**PROVIDED RECORDS:**
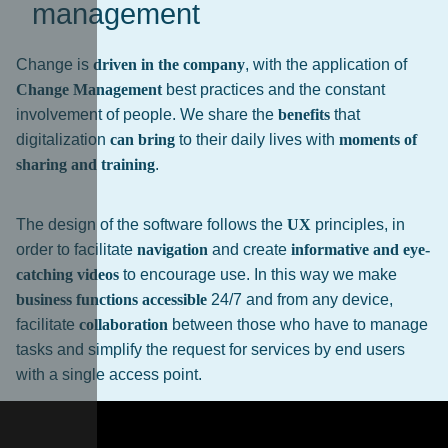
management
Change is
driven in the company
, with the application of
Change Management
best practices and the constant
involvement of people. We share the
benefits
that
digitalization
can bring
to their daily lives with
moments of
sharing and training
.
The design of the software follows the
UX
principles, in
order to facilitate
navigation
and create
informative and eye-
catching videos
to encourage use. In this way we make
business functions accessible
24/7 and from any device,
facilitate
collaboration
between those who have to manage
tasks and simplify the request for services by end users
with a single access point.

--

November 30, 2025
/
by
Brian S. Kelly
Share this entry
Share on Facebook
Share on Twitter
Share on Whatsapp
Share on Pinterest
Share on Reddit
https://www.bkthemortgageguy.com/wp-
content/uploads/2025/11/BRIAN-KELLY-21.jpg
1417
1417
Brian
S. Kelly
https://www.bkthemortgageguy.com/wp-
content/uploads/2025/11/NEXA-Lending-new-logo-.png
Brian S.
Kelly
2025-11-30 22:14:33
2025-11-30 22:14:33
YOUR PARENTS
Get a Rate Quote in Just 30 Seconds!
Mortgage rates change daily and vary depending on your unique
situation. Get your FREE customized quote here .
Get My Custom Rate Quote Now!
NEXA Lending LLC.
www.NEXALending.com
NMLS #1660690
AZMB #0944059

**WHAT THE TASK REQUIRES:**
Filter the data, keeping only the lines that contain "content".

**WRITTEN ANSWER:**
content/uploads/2025/11/BRIAN-KELLY-21.jpg
content/uploads/2025/11/NEXA-Lending-new-logo-.png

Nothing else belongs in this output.